» Page segmentation data
- - -
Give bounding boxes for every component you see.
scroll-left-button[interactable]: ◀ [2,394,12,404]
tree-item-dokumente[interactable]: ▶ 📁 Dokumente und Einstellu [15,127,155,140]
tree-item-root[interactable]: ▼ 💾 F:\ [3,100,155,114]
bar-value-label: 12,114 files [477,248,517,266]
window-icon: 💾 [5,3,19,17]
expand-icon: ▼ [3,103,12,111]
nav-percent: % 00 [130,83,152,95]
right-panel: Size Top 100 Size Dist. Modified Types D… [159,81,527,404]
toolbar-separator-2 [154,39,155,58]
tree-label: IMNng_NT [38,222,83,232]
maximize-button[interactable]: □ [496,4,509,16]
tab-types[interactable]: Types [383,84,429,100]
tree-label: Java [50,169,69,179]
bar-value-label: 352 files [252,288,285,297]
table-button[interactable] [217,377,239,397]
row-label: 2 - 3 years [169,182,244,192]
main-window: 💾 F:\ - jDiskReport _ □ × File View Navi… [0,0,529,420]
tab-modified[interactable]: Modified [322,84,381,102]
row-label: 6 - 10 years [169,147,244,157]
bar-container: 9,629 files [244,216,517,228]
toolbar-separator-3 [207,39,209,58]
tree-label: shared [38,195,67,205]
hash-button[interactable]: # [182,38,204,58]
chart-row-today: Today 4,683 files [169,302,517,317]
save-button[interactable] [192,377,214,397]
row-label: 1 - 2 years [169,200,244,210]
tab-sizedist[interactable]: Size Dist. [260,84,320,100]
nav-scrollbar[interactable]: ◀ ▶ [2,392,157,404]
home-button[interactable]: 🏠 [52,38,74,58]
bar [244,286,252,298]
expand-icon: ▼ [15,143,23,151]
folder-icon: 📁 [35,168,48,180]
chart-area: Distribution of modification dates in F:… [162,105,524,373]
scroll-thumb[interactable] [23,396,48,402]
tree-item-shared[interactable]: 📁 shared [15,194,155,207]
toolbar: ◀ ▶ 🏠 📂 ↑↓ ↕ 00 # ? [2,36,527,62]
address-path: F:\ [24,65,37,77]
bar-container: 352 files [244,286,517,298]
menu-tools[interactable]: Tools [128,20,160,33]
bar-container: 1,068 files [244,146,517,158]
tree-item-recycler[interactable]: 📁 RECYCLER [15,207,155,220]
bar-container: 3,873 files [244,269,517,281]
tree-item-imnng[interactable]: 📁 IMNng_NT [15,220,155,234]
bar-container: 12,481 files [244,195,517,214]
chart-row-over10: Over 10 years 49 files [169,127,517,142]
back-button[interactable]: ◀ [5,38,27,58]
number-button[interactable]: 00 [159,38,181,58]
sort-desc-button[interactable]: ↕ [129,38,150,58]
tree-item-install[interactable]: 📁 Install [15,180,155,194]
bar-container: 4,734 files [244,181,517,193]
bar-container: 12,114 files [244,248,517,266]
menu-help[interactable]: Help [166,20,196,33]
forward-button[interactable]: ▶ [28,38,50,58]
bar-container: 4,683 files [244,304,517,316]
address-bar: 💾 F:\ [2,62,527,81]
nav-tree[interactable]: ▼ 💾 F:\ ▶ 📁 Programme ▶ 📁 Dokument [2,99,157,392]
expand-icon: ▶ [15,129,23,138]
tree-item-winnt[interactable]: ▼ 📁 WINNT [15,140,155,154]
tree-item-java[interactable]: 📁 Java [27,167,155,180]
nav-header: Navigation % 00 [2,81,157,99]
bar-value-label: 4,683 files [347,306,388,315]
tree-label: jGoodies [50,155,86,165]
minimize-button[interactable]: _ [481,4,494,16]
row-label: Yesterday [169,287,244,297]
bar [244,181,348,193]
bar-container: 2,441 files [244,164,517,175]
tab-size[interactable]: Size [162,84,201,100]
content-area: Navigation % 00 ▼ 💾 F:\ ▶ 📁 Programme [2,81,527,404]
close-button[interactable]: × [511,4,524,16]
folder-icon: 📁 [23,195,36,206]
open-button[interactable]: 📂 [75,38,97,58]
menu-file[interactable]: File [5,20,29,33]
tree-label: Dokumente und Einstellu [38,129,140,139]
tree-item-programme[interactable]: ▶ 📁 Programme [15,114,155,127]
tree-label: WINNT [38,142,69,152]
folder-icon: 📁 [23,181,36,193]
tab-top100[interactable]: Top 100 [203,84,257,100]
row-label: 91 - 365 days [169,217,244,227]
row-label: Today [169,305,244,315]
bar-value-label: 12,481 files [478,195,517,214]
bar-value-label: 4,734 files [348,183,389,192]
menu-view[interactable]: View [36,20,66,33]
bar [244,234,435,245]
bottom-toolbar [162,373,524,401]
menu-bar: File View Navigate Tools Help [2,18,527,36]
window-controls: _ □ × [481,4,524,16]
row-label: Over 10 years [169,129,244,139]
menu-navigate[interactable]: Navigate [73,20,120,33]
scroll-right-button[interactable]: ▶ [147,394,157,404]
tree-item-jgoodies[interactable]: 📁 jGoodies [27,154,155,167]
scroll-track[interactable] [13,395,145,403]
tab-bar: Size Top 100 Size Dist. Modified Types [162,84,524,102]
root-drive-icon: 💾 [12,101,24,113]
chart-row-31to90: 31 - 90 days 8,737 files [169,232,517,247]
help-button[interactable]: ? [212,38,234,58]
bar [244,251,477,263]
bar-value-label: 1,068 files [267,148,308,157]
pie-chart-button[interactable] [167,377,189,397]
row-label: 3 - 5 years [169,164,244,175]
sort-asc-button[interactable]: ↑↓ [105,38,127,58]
- - -
» ABOUT THIS TASK
Print out every record, character for character.

» OUTPUT OF THE EXERCISE
Give bounding boxes for every component you see.
scroll-left-button[interactable]: ◀ [2,394,12,404]
tree-item-dokumente[interactable]: ▶ 📁 Dokumente und Einstellu [15,127,155,140]
tree-item-root[interactable]: ▼ 💾 F:\ [3,100,155,114]
bar-value-label: 12,114 files [477,248,517,266]
window-icon: 💾 [5,3,19,17]
expand-icon: ▼ [3,103,12,111]
nav-percent: % 00 [130,83,152,95]
right-panel: Size Top 100 Size Dist. Modified Types D… [159,81,527,404]
toolbar-separator-2 [154,39,155,58]
tree-label: IMNng_NT [38,222,83,232]
maximize-button[interactable]: □ [496,4,509,16]
tab-types[interactable]: Types [383,84,429,100]
tree-label: Java [50,169,69,179]
bar-value-label: 352 files [252,288,285,297]
table-button[interactable] [217,377,239,397]
row-label: 2 - 3 years [169,182,244,192]
main-window: 💾 F:\ - jDiskReport _ □ × File View Navi… [0,0,529,420]
tab-modified[interactable]: Modified [322,84,381,102]
row-label: 6 - 10 years [169,147,244,157]
bar-container: 9,629 files [244,216,517,228]
toolbar-separator-3 [207,39,209,58]
tree-label: shared [38,195,67,205]
hash-button[interactable]: # [182,38,204,58]
chart-row-today: Today 4,683 files [169,302,517,317]
save-button[interactable] [192,377,214,397]
row-label: 1 - 2 years [169,200,244,210]
tab-sizedist[interactable]: Size Dist. [260,84,320,100]
nav-scrollbar[interactable]: ◀ ▶ [2,392,157,404]
home-button[interactable]: 🏠 [52,38,74,58]
bar [244,286,252,298]
expand-icon: ▼ [15,143,23,151]
folder-icon: 📁 [35,168,48,180]
chart-area: Distribution of modification dates in F:… [162,105,524,373]
scroll-thumb[interactable] [23,396,48,402]
tree-item-shared[interactable]: 📁 shared [15,194,155,207]
toolbar: ◀ ▶ 🏠 📂 ↑↓ ↕ 00 # ? [2,36,527,62]
address-path: F:\ [24,65,37,77]
bar-container: 352 files [244,286,517,298]
menu-tools[interactable]: Tools [128,20,160,33]
bar-container: 1,068 files [244,146,517,158]
tree-item-recycler[interactable]: 📁 RECYCLER [15,207,155,220]
bar-container: 3,873 files [244,269,517,281]
tree-item-imnng[interactable]: 📁 IMNng_NT [15,220,155,234]
bar-container: 12,481 files [244,195,517,214]
chart-row-over10: Over 10 years 49 files [169,127,517,142]
back-button[interactable]: ◀ [5,38,27,58]
number-button[interactable]: 00 [159,38,181,58]
sort-desc-button[interactable]: ↕ [129,38,150,58]
tree-item-install[interactable]: 📁 Install [15,180,155,194]
bar-container: 4,734 files [244,181,517,193]
bar-container: 12,114 files [244,248,517,266]
menu-help[interactable]: Help [166,20,196,33]
forward-button[interactable]: ▶ [28,38,50,58]
bar-container: 4,683 files [244,304,517,316]
address-bar: 💾 F:\ [2,62,527,81]
nav-tree[interactable]: ▼ 💾 F:\ ▶ 📁 Programme ▶ 📁 Dokument [2,99,157,392]
expand-icon: ▶ [15,129,23,138]
tree-item-winnt[interactable]: ▼ 📁 WINNT [15,140,155,154]
tree-item-java[interactable]: 📁 Java [27,167,155,180]
nav-header: Navigation % 00 [2,81,157,99]
bar-value-label: 4,683 files [347,306,388,315]
tree-label: jGoodies [50,155,86,165]
minimize-button[interactable]: _ [481,4,494,16]
row-label: Yesterday [169,287,244,297]
bar [244,181,348,193]
bar-container: 2,441 files [244,164,517,175]
tab-size[interactable]: Size [162,84,201,100]
content-area: Navigation % 00 ▼ 💾 F:\ ▶ 📁 Programme [2,81,527,404]
close-button[interactable]: × [511,4,524,16]
folder-icon: 📁 [23,195,36,206]
open-button[interactable]: 📂 [75,38,97,58]
menu-file[interactable]: File [5,20,29,33]
tree-label: Dokumente und Einstellu [38,129,140,139]
tree-item-programme[interactable]: ▶ 📁 Programme [15,114,155,127]
tree-label: WINNT [38,142,69,152]
folder-icon: 📁 [23,181,36,193]
tab-top100[interactable]: Top 100 [203,84,257,100]
row-label: 91 - 365 days [169,217,244,227]
row-label: Today [169,305,244,315]
bar-value-label: 12,481 files [478,195,517,214]
bar-value-label: 4,734 files [348,183,389,192]
menu-view[interactable]: View [36,20,66,33]
bar [244,234,435,245]
bottom-toolbar [162,373,524,401]
menu-bar: File View Navigate Tools Help [2,18,527,36]
window-controls: _ □ × [481,4,524,16]
row-label: Over 10 years [169,129,244,139]
menu-navigate[interactable]: Navigate [73,20,120,33]
scroll-right-button[interactable]: ▶ [147,394,157,404]
tree-item-jgoodies[interactable]: 📁 jGoodies [27,154,155,167]
scroll-track[interactable] [13,395,145,403]
tab-bar: Size Top 100 Size Dist. Modified Types [162,84,524,102]
root-drive-icon: 💾 [12,101,24,113]
chart-row-31to90: 31 - 90 days 8,737 files [169,232,517,247]
help-button[interactable]: ? [212,38,234,58]
bar [244,251,477,263]
bar-value-label: 1,068 files [267,148,308,157]
pie-chart-button[interactable] [167,377,189,397]
row-label: 3 - 5 years [169,164,244,175]
sort-asc-button[interactable]: ↑↓ [105,38,127,58]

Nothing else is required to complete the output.